Field socialists oppose imperial war-making, understanding that the individuals and institutions of the 1% that exploit us here at home cannot be trusted to defend our interests abroad.  In contrast to the hawkish house socialists, field socialists demand: "All US Troops Out Now!"  "Dismantle All US Military Bases Abroad!" "Not One Bomb, Not One Bullet for the Wars of the One Percent!"  "Money for Jobs, Not for War!"  (For a complete field socialist election platform, see here.)

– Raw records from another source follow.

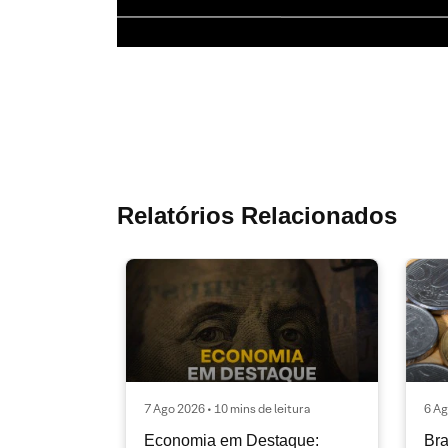
Relatórios Relacionados
7 Ago 2026 • 10 mins de leitura
6 Ag
Economia em Destaque:
Bra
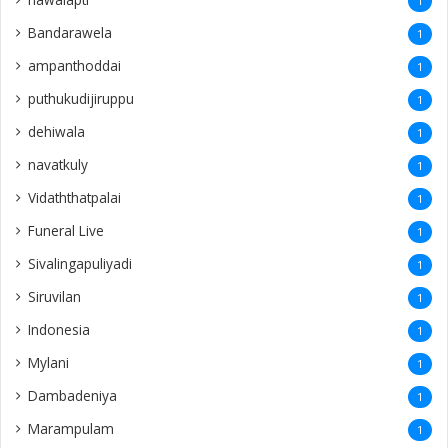
1
Bandarawela
1
ampanthoddai
1
puthukudijiruppu
1
dehiwala
1
navatkuly
1
Vidaththatpalai
1
Funeral Live
1
Sivalingapuliyadi
1
Siruvilan
1
Indonesia
1
Mylani
1
Dambadeniya
1
Marampulam
1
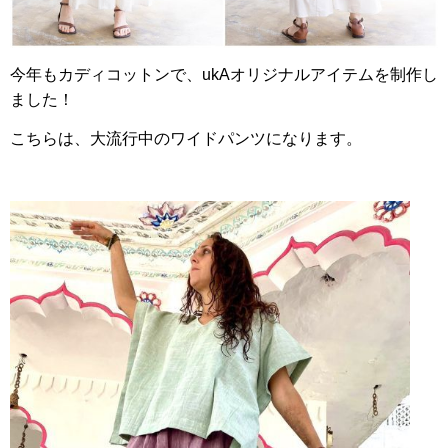
今年もカディコットンで、ukAオリジナルアイテムを制作し
ました！
こちらは、大流行中のワイドパンツになります。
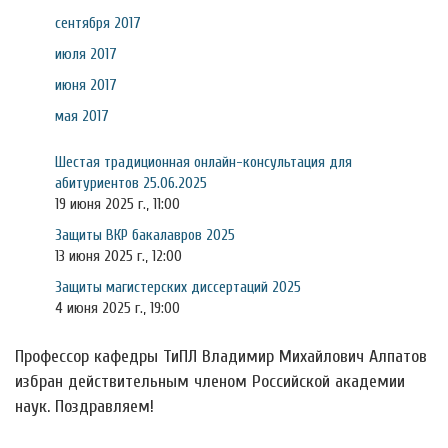
сентября 2017
июля 2017
июня 2017
мая 2017
Шестая традиционная онлайн-консультация для
абитуриентов 25.06.2025
19 июня 2025 г., 11:00
Защиты ВКР бакалавров 2025
13 июня 2025 г., 12:00
Защиты магистерских диссертаций 2025
4 июня 2025 г., 19:00
Профессор кафедры ТиПЛ Владимир Михайлович Алпатов
избран действительным членом Российской академии
наук. Поздравляем!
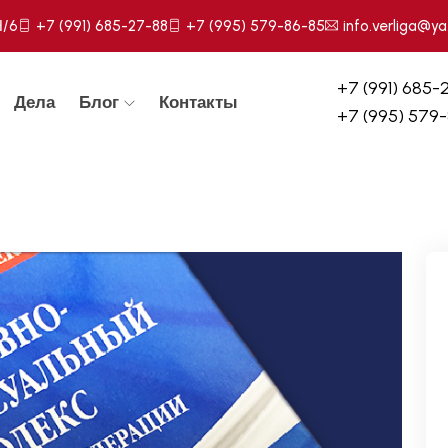
Н/6
+7 (991) 685-27-88
+7 (995) 579-86-85
info.verliga@ya
+7 (991) 685-
Дела
Блог
Контакты
+7 (995) 579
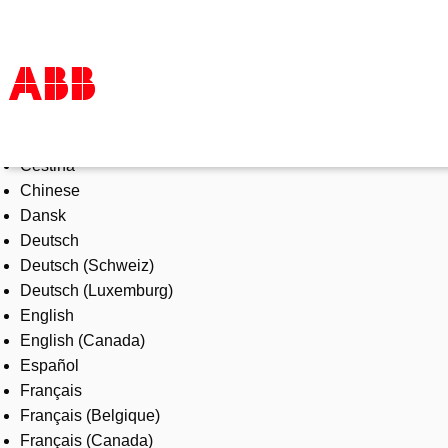
Select Language
Products & Solutions
Čeština
Industries
Chinese
Services
Dansk
About us
Deutsch
Where to buy
Deutsch (Schweiz)
Contact us
Deutsch (Luxemburg)
Careers
English
English (Canada)
Español
Français
Français (Belgique)
Français (Canada)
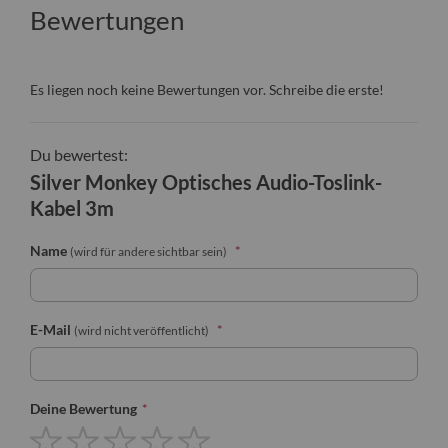
Bewertungen
Es liegen noch keine Bewertungen vor. Schreibe die erste!
Du bewertest:
Silver Monkey Optisches Audio-Toslink-
Kabel 3m
Name
(wird für andere sichtbar sein)
E-Mail
(wird nicht veröffentlicht)
Deine Bewertung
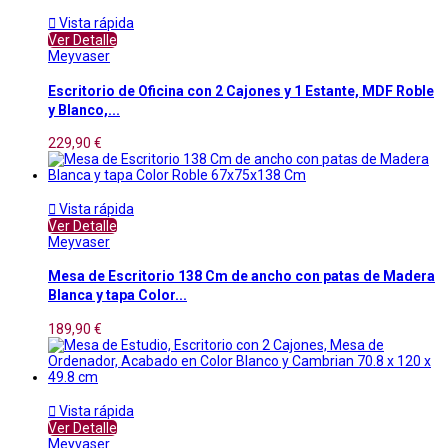

Vista rápida
Ver Detalle
Meyvaser
Escritorio de Oficina con 2 Cajones y 1 Estante, MDF Roble
y Blanco,...
229,90 €

Vista rápida
Ver Detalle
Meyvaser
Mesa de Escritorio 138 Cm de ancho con patas de Madera
Blanca y tapa Color...
189,90 €

Vista rápida
Ver Detalle
Meyvaser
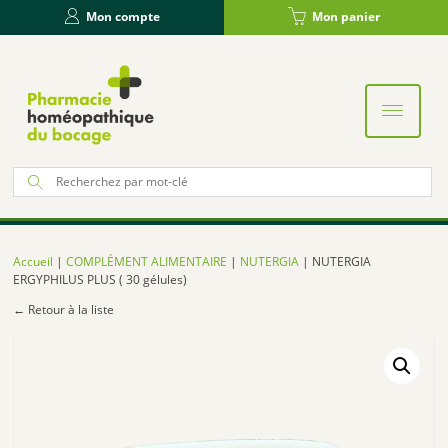
Panneau de gestion des cookies
Mon compte
Mon panier
Re
po
:
Accueil
|
COMPLÉMENT ALIMENTAIRE
|
NUTERGIA
| NUTERGIA
ERGYPHILUS PLUS ( 30 gélules)
← Retour à la liste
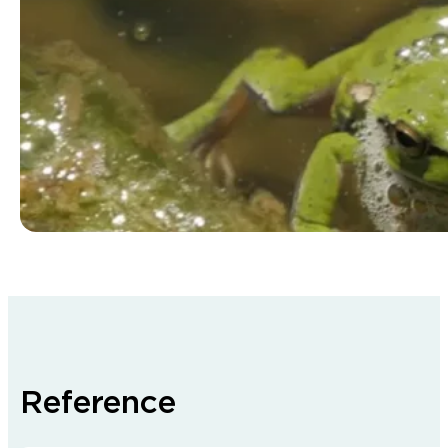
Reference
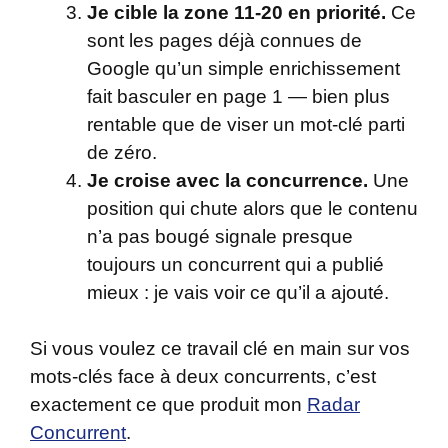
Je cible la zone 11-20 en priorité.
Ce
sont les pages déjà connues de
Google qu’un simple enrichissement
fait basculer en page 1 — bien plus
rentable que de viser un mot-clé parti
de zéro.
Je croise avec la concurrence.
Une
position qui chute alors que le contenu
n’a pas bougé signale presque
toujours un concurrent qui a publié
mieux : je vais voir ce qu’il a ajouté.
Si vous voulez ce travail clé en main sur vos
mots-clés face à deux concurrents, c’est
exactement ce que produit mon
Radar
Concurrent
.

Because house socialists like Bernie limit their critique to reforms of the existing system, they are unable to propose concrete, workable solutions for the big problems we face.  Take climate change, for example.  Sure, house socialists say we must do more.  But they emphasize tweaking economic incentives in the hope of persuading energy monopolies to change their behavior.  House socialists support keeping the energy industry in the hands of private, profit-mad corporations.  But gentle persuasion hasn’t changed corporate behavior up to now and we shouldn’t expect it to succeed in the future.  As long as there are profits to be made by disregarding rules and incentives, corporations will do so.  No incentives and no amount of persuasion can induce a leopard to change its spots; you have to replace the leopard.  (For a field socialist analysis of climate change and the energy monopolies, see here.)
Few Americans realize that there are different kinds of socialists.  Since house socialists are less of a threat to the powers-that-be, they tend to get a wider hearing than field socialists.  In many European countries, house socialist parties have mass followings.  House socialists have served as prime ministers in France, Sweden, Portugal, Norway, Luxemburg and elsewhere.  Yet, capitalism hums merrily along in Europe as in most of the rest of the world.  If electing house socialists to high office made a crucial difference to addressing global injustice, climate change or endless war, we would have seen it by now.
Unfortunately, there’s no field socialist to vote for in the upcoming presidential election.  Nor do we in the US yet have a mass labor party—rooted in the working class and linked to militant, fighting trade unions—which could serve as a real alternative to the parties of the 1%.  Given this void, it’s not surprising that those fed up with the status quo might put their hopes in Bernie Sanders, a house socialist seeking to be the leader of a big-business party.  But beware: while a vote for the house socialist candidate of a capitalist party might make some people feel good, no one should expect it to change much.